1 Year: Find a customer
2 Years: Pay the rent
3 Years: Mini-brand
5 Years: Can't Be Killed
8 Years: Pre-nicorn
10 Years: Unicorn
15 Years: Leader/Public
20 Years: $1b+ ARR.
Just Getting Going.
— Jason ✨2022 SaaStr Annual Sep 13-15 ✨ Lemkin (@jasonlk) June 13, 2020
A ways back on SaaSr, we wrote that it takes 7-10 years to get anywhere real in SaaS. It’s still true today. It usually takes 1-2 years to get to product-market fit, another few generally to get to $10m+ in ARR, and then a steady march to $100m in 7-10 years. And that’s if you build something exceptional. It can take longer. And it can seem long at the time. Very long.
But fast forward to today, and we’re getting to SaaS companies that are crossing into their third decade in operation — and not slowing down!
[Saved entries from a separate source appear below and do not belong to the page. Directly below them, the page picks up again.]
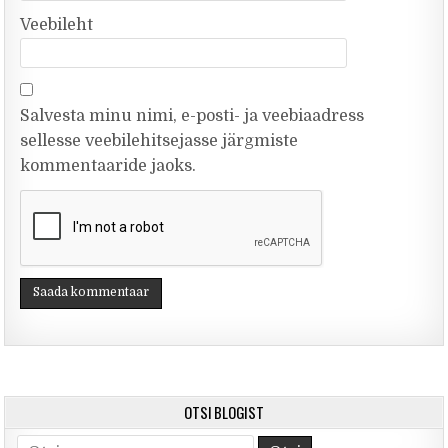
Veebileht
Salvesta minu nimi, e-posti- ja veebiaadress
sellesse veebilehitsejasse järgmiste
kommentaaride jaoks.
OTSI BLOGIST
Otsi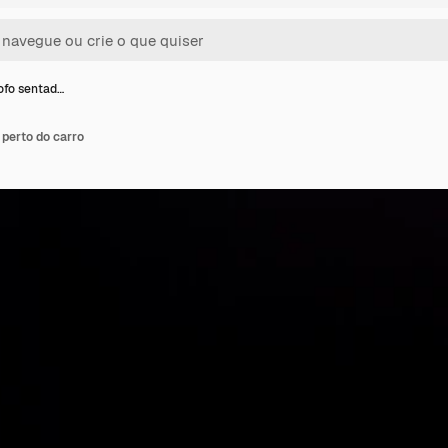
ofo sentad…
perto do carro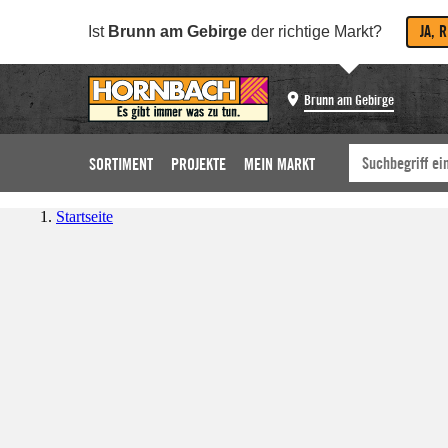
JA, 
Ist
Brunn am Gebirge
der richtige Markt?
Brunn am Gebirge
SORTIMENT
PROJEKTE
MEIN MARKT
Startseite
Mailchimp was acquired for $12B at $1B in ARR (!) according to Forbes, bootstrapped all the way. But it wasn’t done in a year or three. Mailchimp was founded in 2001 and was acquired for $12B after … 20 years. And as CEO Ben Chestnut noted below, the first 17-18 years or so were “just a warm-up” 🙂
The same with Salesforce as it crossed 20. At $30B in ARR in fact, after 23 years, it’s growing faster than it has in years:
Here’s a quick look at a few next-generation SaaS leaders from Atlassian to RingCentral that will soon be in their third decade of operation … and are adding more revenue per year than ever before:
Even Oracle is probably only reaching its revenue peak now. It’s finally stopped growing this year. And it was founded in 1977. Well, well before The Cloud. It’s hard to kill these things, once they get good.
Power laws are an annoying concept VCs talk a lot about. But they are also real and true. The best SaaS companies just keep going, and breeze past $100m+ in ARR.
If you have something — go long. You can do it for 30+ years in SaaS. If you want.
Decacorns are here in SaaS, and it’s because the Cloud is far bigger than any of us thought. And it’s still growing.